DOENÇA DE CHAGAS
Doença parasitária com curso clínico bifásico (fases aguda e crônica), podendo se manifestar sob várias formas.

Fase aguda (Doença de Chagas Aguda - DCA) - Caracterizada por miocardite difusa, com vá-rios graus de severidade, às vezes só identificada por eletrocardiograma ou eco-cardiograma. Pode ocorrer pericardite, derrame pericárdico, tamponamento cardíaco, cardiomegalia, insuficiência cardíaca congestiva, ou derrame pleural. As manifestações clínicas mais comuns são: febre prolongada e recorrente, cefaléia, mialgias, astenia, edema de face ou membros inferiores, rash cutâneo, hipertrofia de linfonodos, hepatomegalia, esplenomegalia, ascite. Manifestações digestivas (diarréia, vômito e epigastralgia intensa) são comuns em casos por transmissão oral; há relatos de icterícia e manifestações digestivas hemorrágicas. Em casos de transmissão vetorial, podem ocorrer sinais de porta de entrada: sinal de Romaña (edema bipalpebral unilateral) ou chagoma de inoculação (lesão a furúnculo que não supura). A meningoencefalite, que é rara, tende a ser letal, e ocorre geralmente em casos de reativação (imunodeprimidos) ou em lactentes. Alterações laboratoriais incluem anemia, leucocitose, linfocitose, elevação de enzimas hepáticas, alteração nos marcadores de atividade inflamatória (velocidade de hemossedimentação, proteína C-reativa, etc.). Relatos em surtos de transmissão por via oral demonstraram a ocorrência de icterícia, lesões em mucosa gástrica, alterações nas provas de coagulação e plaquetopenia.

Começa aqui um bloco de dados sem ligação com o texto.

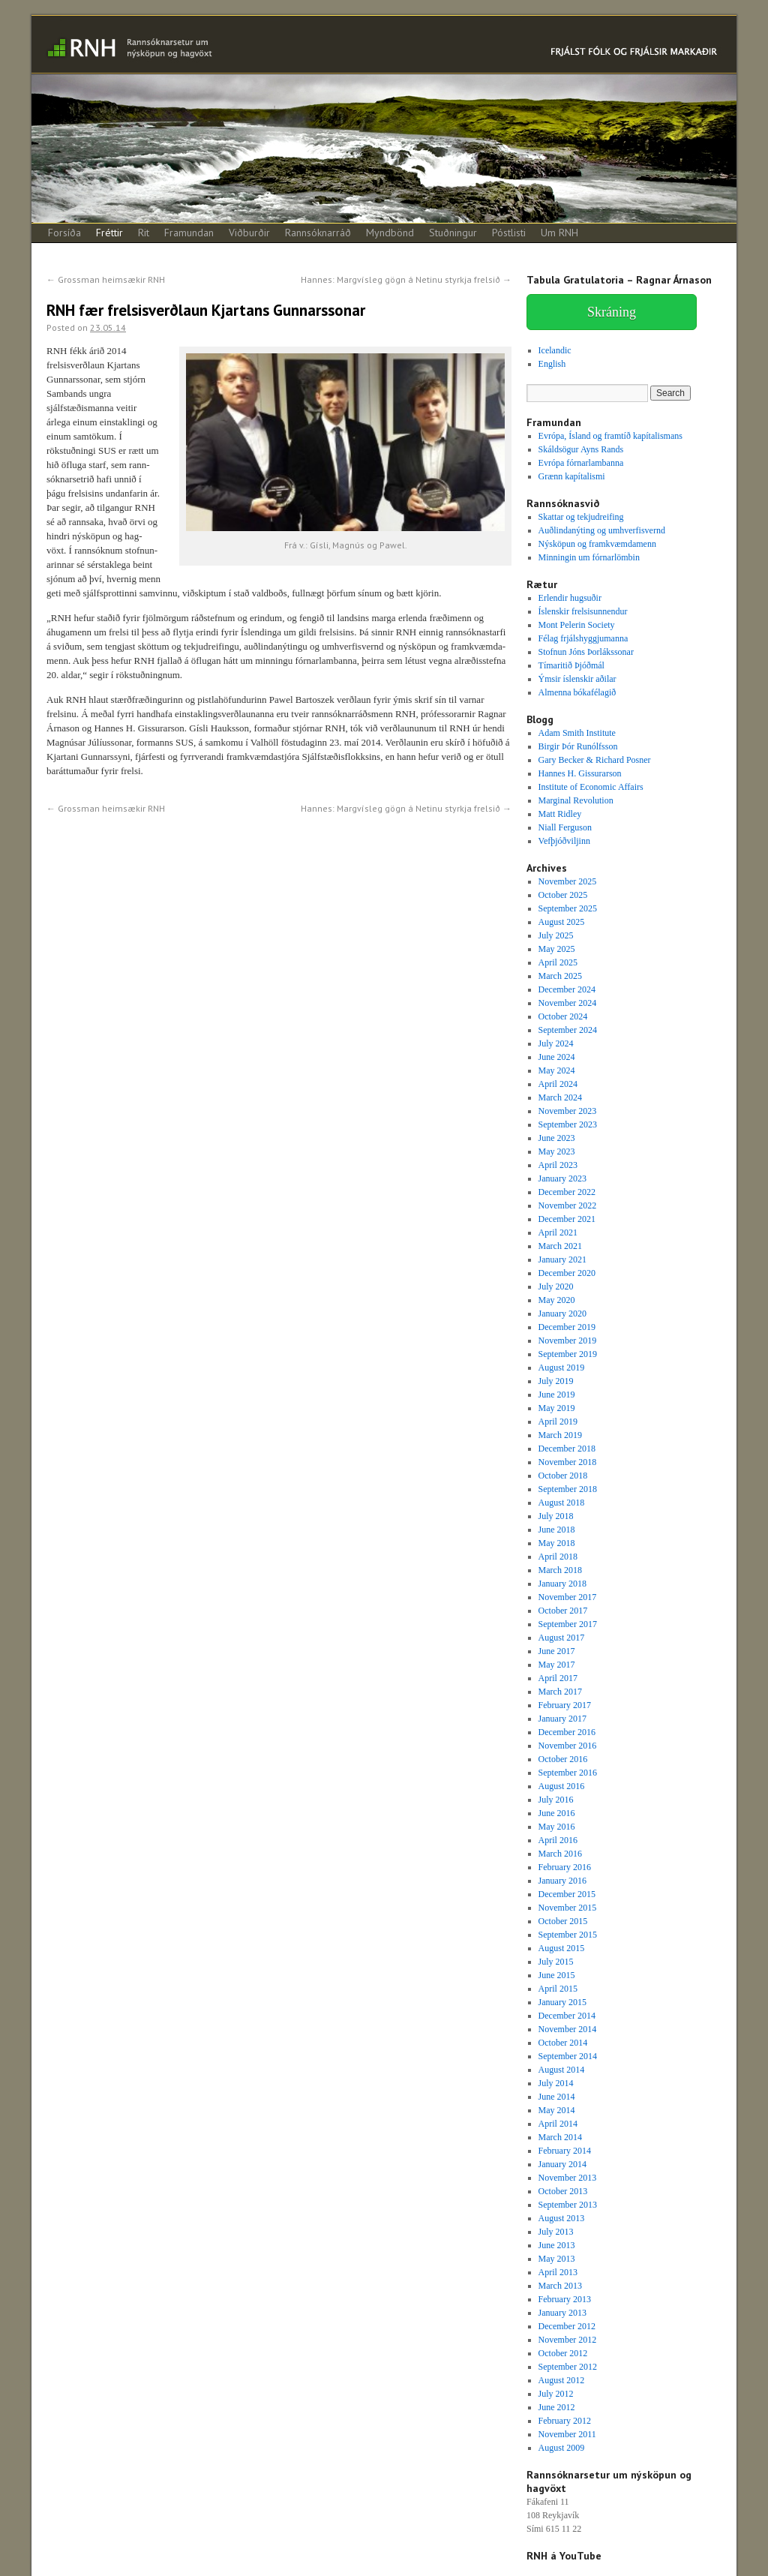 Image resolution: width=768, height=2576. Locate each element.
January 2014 (562, 2164)
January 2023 (562, 1178)
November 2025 (567, 881)
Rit (143, 232)
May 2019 (556, 1408)
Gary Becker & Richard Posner (594, 760)
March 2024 (560, 1097)
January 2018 (562, 1583)
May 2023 (556, 1151)
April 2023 (558, 1165)
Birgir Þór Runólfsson (578, 746)
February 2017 (564, 1705)
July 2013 (556, 2231)
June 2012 (556, 2407)
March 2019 (560, 1435)
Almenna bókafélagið (577, 692)
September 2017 (567, 1624)
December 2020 (567, 1273)
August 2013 (561, 2218)
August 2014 (561, 2069)
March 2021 (560, 1246)
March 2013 (560, 2285)
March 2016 (560, 1853)
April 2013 (558, 2272)
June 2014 (556, 2096)
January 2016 (562, 1880)
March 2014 (560, 2137)
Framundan (189, 232)
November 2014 (567, 2029)
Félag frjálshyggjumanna (583, 638)
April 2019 (558, 1421)
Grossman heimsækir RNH (105, 279)
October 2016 (563, 1759)
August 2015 (561, 1948)
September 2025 (567, 908)
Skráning (611, 312)
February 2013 (564, 2299)
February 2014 (564, 2150)
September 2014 (567, 2056)
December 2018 (567, 1448)
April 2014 (558, 2123)
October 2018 (563, 1475)
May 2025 (556, 949)
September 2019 (567, 1354)
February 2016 (564, 1867)
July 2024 (556, 1043)
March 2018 (560, 1570)
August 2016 (561, 1786)
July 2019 (556, 1381)
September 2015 (567, 1934)
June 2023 (556, 1138)
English (552, 364)
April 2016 (558, 1840)
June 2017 (556, 1651)
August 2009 (561, 2447)
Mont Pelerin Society (576, 625)
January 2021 (562, 1259)
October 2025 (563, 895)
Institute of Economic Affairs (591, 787)
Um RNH (559, 232)
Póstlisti (509, 232)
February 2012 (564, 2420)
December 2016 (567, 1732)
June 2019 (556, 1394)
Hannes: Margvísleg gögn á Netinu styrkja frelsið (406, 279)
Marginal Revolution (576, 800)
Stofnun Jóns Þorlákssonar (586, 652)
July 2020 (556, 1286)
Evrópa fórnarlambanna (581, 463)
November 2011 (567, 2434)
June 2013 (556, 2245)
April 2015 (558, 1988)
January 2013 (562, 2312)
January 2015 (562, 2002)
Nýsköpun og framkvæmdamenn (597, 544)
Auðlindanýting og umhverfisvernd (601, 530)
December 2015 (567, 1894)
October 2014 (563, 2042)
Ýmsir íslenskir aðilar (577, 679)
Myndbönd (390, 232)
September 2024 (567, 1030)
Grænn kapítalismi (571, 476)
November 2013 (567, 2177)
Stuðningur (453, 232)
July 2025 (556, 935)
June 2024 (556, 1057)
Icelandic (555, 350)
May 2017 (556, 1664)
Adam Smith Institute (577, 733)
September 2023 (567, 1124)
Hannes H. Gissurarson (580, 773)
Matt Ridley (560, 814)
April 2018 (558, 1556)
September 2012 (567, 2366)
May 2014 (556, 2110)
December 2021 (567, 1219)
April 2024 (558, 1084)
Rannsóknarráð (318, 232)
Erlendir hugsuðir (570, 598)
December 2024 (567, 989)
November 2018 (567, 1462)
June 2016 (556, 1813)
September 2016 (567, 1772)
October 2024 (563, 1016)
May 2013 (556, 2258)
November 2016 (567, 1745)
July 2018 (556, 1516)
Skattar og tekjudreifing (581, 517)
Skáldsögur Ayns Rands (581, 449)
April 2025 (558, 962)
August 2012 (561, 2380)
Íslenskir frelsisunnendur (583, 611)
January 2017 (562, 1718)
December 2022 (567, 1192)
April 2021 (558, 1232)
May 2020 (556, 1300)
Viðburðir (249, 232)
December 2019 (567, 1327)
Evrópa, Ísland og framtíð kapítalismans (610, 436)
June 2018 (556, 1529)
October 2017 (563, 1610)
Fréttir (109, 232)
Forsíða (64, 232)
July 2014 (556, 2083)
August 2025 (561, 922)
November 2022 (567, 1205)
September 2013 (567, 2204)
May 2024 (556, 1070)
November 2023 (567, 1111)
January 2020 (562, 1313)
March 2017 (560, 1691)
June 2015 (556, 1975)
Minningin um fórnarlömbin (589, 557)
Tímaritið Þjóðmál (571, 665)
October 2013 (563, 2191)
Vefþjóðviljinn (564, 841)
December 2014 (567, 2015)
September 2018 (567, 1489)
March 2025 (560, 976)
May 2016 (556, 1826)
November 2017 (567, 1597)
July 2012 (556, 2393)
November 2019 (567, 1340)
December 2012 (567, 2326)
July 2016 (556, 1799)
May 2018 (556, 1543)
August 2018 (561, 1502)
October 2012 (563, 2353)
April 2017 (558, 1678)
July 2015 (556, 1961)
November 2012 (567, 2339)
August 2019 (561, 1367)
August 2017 (561, 1637)
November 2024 (567, 1003)
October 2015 (563, 1921)
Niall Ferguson (565, 827)
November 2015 (567, 1907) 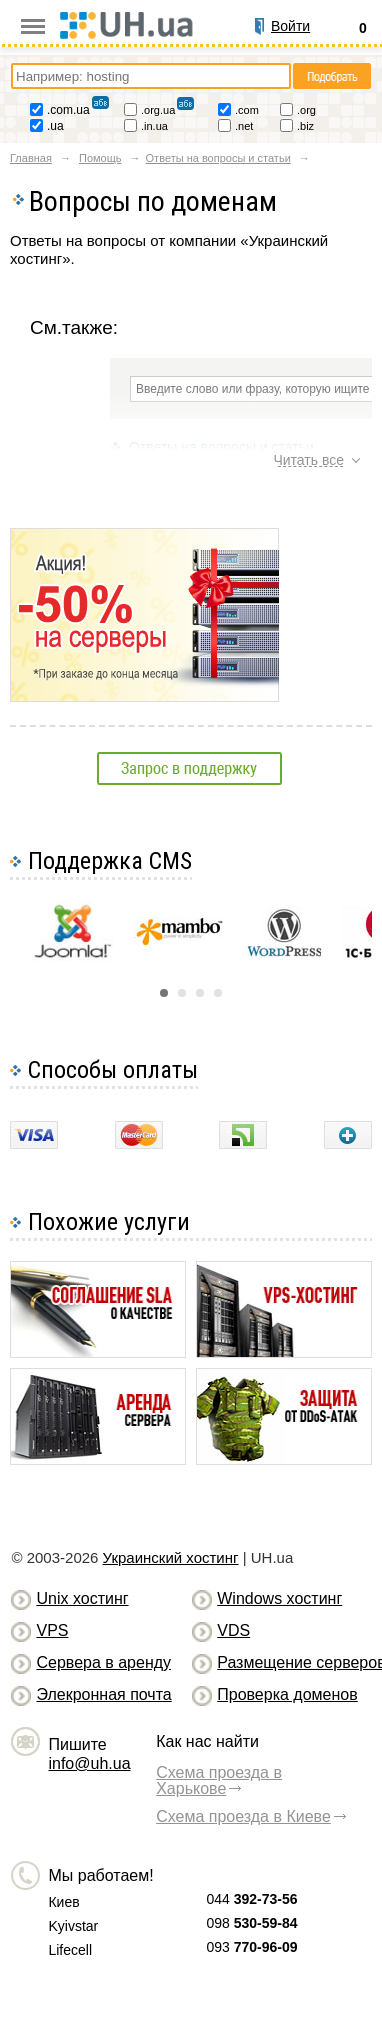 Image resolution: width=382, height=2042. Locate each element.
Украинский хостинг (171, 1557)
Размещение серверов (292, 1662)
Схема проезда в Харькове (219, 1780)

Fase crônica - Passada a fase aguda, aparente ou inaparente, se não for realizado tratamento específico, ocorre redução espontânea da parasitemia com tendência à evolução para as formas:

        - Indeterminada: forma crônica mais freqüente. O indivíduo apresenta exame sorológico positivo sem nenhuma outra alteração identificável por exames específicos (cardiológicos, digestivos, etc). Esta fase pode durar toda a vida ou, após cerca de 10 anos, pode evoluir para outras formas (ex: cardíaca, digestiva).

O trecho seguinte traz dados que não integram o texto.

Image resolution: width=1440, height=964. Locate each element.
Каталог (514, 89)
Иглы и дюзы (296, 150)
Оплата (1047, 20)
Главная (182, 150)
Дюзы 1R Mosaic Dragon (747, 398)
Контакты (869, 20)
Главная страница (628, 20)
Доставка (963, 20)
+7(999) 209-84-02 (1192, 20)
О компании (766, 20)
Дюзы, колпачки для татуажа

        - Cardíaca: importante causa de limitação do chagásico crônico e a principal causa de morte. Pode apresentar-se sem sintomatologia, apenas com alterações eletrocardiográficas, ou com insuficiência cardíaca de diversos graus, progressiva ou fulminante, arritmias graves, acidentes tromboembólicos, aneurisma de ponta do coração e morte súbita. As principais manifestações são palpitações, edemas, dor precordial, dispnéia, dispnéia paroxística noturna, tosse, tonturas, desmaios, desdobramento ou hipofonese de segunda bulha, sopro sistólico. Alterações eletrocardiográficas mais comuns: bloqueio completo do ramo direito (BCRD), hemibloqueio anterior esquerdo (HBAE), bloqueio atrioventricular (BAV) de 1º, 2º e 3º graus, extrassístoles ventriculares, sobrecarga de cavidades cardíacas, alterações da repolarização ventricular. A radiografia de tórax pode revelar cardiomegalia.

        - Digestiva: alterações ao longo do trato digestivo, ocasionadas por lesões dos plexos nervosos (destruição neuronal simpática), com conseqüentes alterações da motilidade e morfologia, sendo o mega-esôfago e o megacólon as formas mais comuns. Manifestações que sugerem megaesôfago: disfagia (sintoma mais freqüente), regurgitação, epigastralgia, dor retroesternal à passagem do alimento, odinofagia (dor à deglutição), soluços, ptialismo (excesso de salivação), hipertrofia de parótidas; em casos mais graves pode ocorrer esofagite, fístulas esofágicas, alterações pulmonares decorrentes de refluxo gastroesofágico. No megacólon, geralmente ocorre constipação intestinal de instalação insidiosa, meteorismo, distensão abdomi-nal; volvos e torções de intestino e fecalomas podem complicar o quadro. Exames radiológicos contrastados são importantes no diagnóstico da forma digestiva.

        - Forma mista: quando no mesmo paciente são identificadas pelo menos duas formas da doença (geralmente cardíaca e digestiva).

        - Outras formas: formas nervosas, outros megas e comprometimento de outros órgãos raramente ocorrem, em geral acometendo áreas de musculatura lisa.

Forma congênita - Ocorre em crianças nascidas de mães com exame positivo para T. cruzi. Pode passar despercebida em mais de 60% dos casos; em sintomáticos, pode ocorrer prematuridade, baixo peso, hepatoesplenomegalia e febre; há relatos de icterícia, equimoses e convulsões devidas à hipoglicemia. Meningoencefalite costuma ser letal.